Ein betrübliches Argument bildet das in jener Einsendung der Nachrichten vorgegebene Hinaustragen der Angriffe in die Presse des Auslandes. Solche Machenschaften kennen wir leider schon seit Jahren, gegen Schlechtigkeit und Verrat am eigenen Volk ist leider kein Kraut gewachsen. Es hat schon zu allen Zeiten Verräter gegeben, die in den Rücken des eigenen Volkes ihre giftigen Pfeile schossen. Umsomehr sind solche Beginnen zu verurteilen, als im Lande eine offene freie Kritik gang und gäbe war. Eine solche allerdings hat mit einer Gefährdung lebenswichtiger Interessen des Landes nichts gemein.

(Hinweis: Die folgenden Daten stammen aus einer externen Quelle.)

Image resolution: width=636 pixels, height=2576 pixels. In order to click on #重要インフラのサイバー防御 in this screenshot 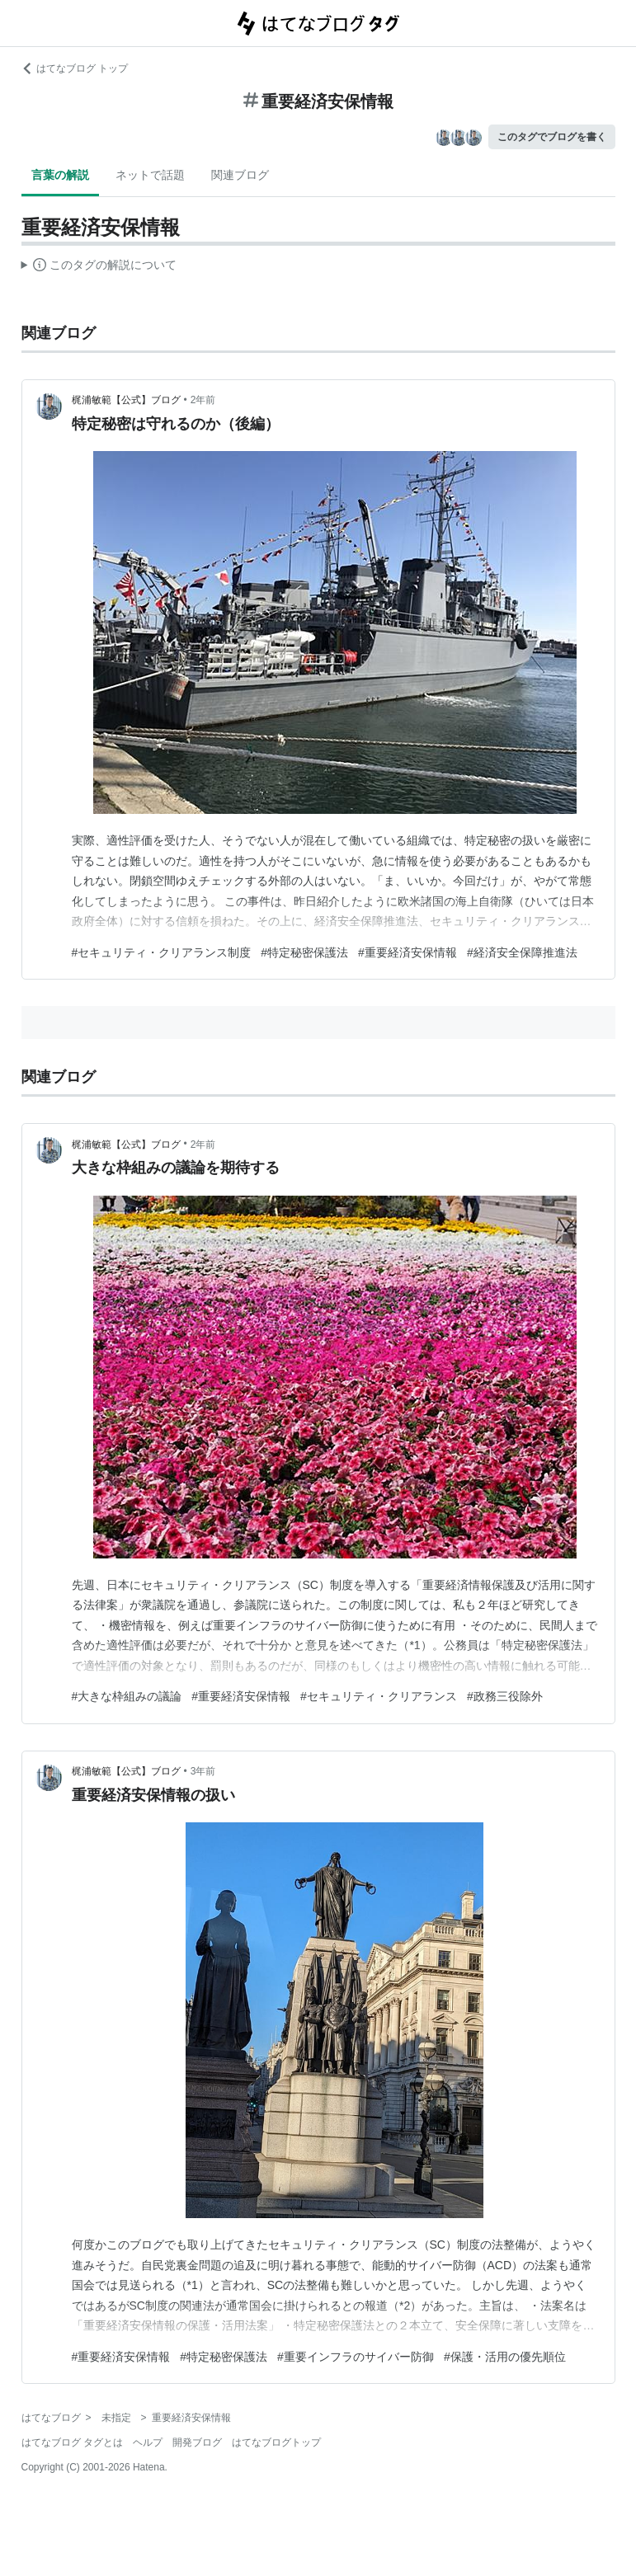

Bundesrat [Heinrich] Häberlin hat als Richtschnur in der Währungsfrage letzthin den Satz geprägt: "Mit unserer Währung darf niemals auf Kosten unserer Ehre ein Geschäft gemacht werden."So spricht ein Mann an der Spitze der Schweiz, die Kämpfe in London geben die nötigen Illustrationen dazu. Das Schweizer Volk steht wie ein Mann hinter solchen Grundsätzen der Regierung, trotz der weltanschaulichen Verschiedenheit in der Eidgenossenschaft. Der Kampf der Regierung unseres Landes geht nicht um die Währung, es geht um die Erhaltung der Blutzufuhr für unsere einheimische Wirtschaft, um die Wohlfahrt der Bevölkerung, für die Erhaltung der Einnahmen, die in den ausgedehnten Arbeiten der Öffentlichkeit und namentlich dem Arbeiterstande zugeflossen sind. Sollen wir da nicht wie ein Mann hinter ihr stehen und hier die Zusammenarbeit an Fundamentalgrundsätzen jeder Politik praktisch erproben? Hier ist dazu Gelegenheit geboten, ohne Aufsehen zu erregen, das Volk Liechtensteins und eine weitere Zukunft werden uns Dank wissen.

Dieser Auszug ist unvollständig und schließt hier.